##### DATA EXTRACTS #####

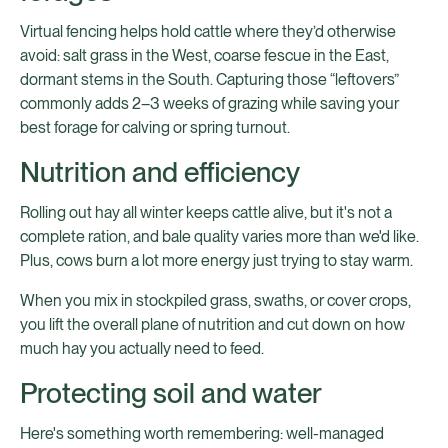
Virtual fencing helps hold cattle where they’d otherwise
avoid: salt grass in the West, coarse fescue in the East,
dormant stems in the South. Capturing those “leftovers”
commonly adds 2–3 weeks of grazing while saving your
best forage for calving or spring turnout.
Nutrition and efficiency
Rolling out hay all winter keeps cattle alive, but it's not a
complete ration, and bale quality varies more than we'd like.
Plus, cows burn a lot more energy just trying to stay warm.
When you mix in stockpiled grass, swaths, or cover crops,
you lift the overall plane of nutrition and cut down on how
much hay you actually need to feed.
Protecting soil and water
Here's something worth remembering: well-managed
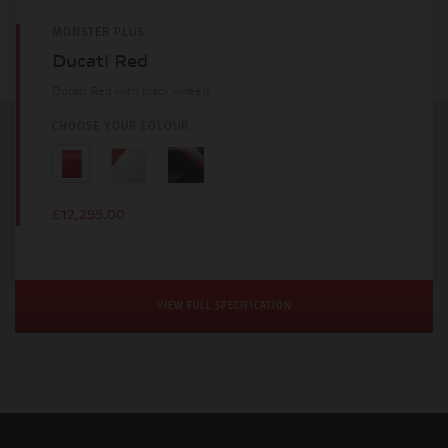
MONSTER PLUS
Ducati Red
Ducati Red with black wheels
CHOOSE YOUR COLOUR
£12,295.00
VIEW FULL SPECIFICATION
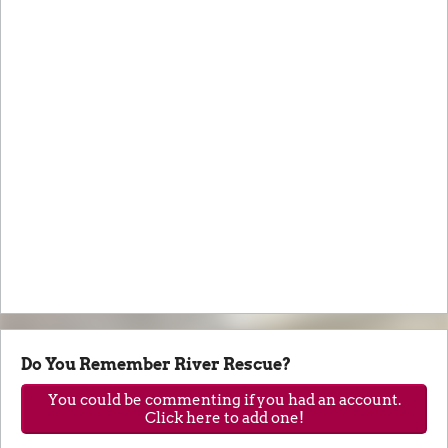
Do You Remember River Rescue?
You could be commenting if you had an account.
Click here to add one!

#####

§ **ASSIGNMENT**
The lines from the one containing "CHOOSE YOUR COLOUR" up to and including the last line of the material above are to be given again exactly; any pictures are dropped.

§ **ANSWER BOX**
CHOOSE YOUR COLOUR
£12,295.00
VIEW FULL SPECIFICATION
Do You Remember River Rescue?
You could be commenting if you had an account.
Click here to add one!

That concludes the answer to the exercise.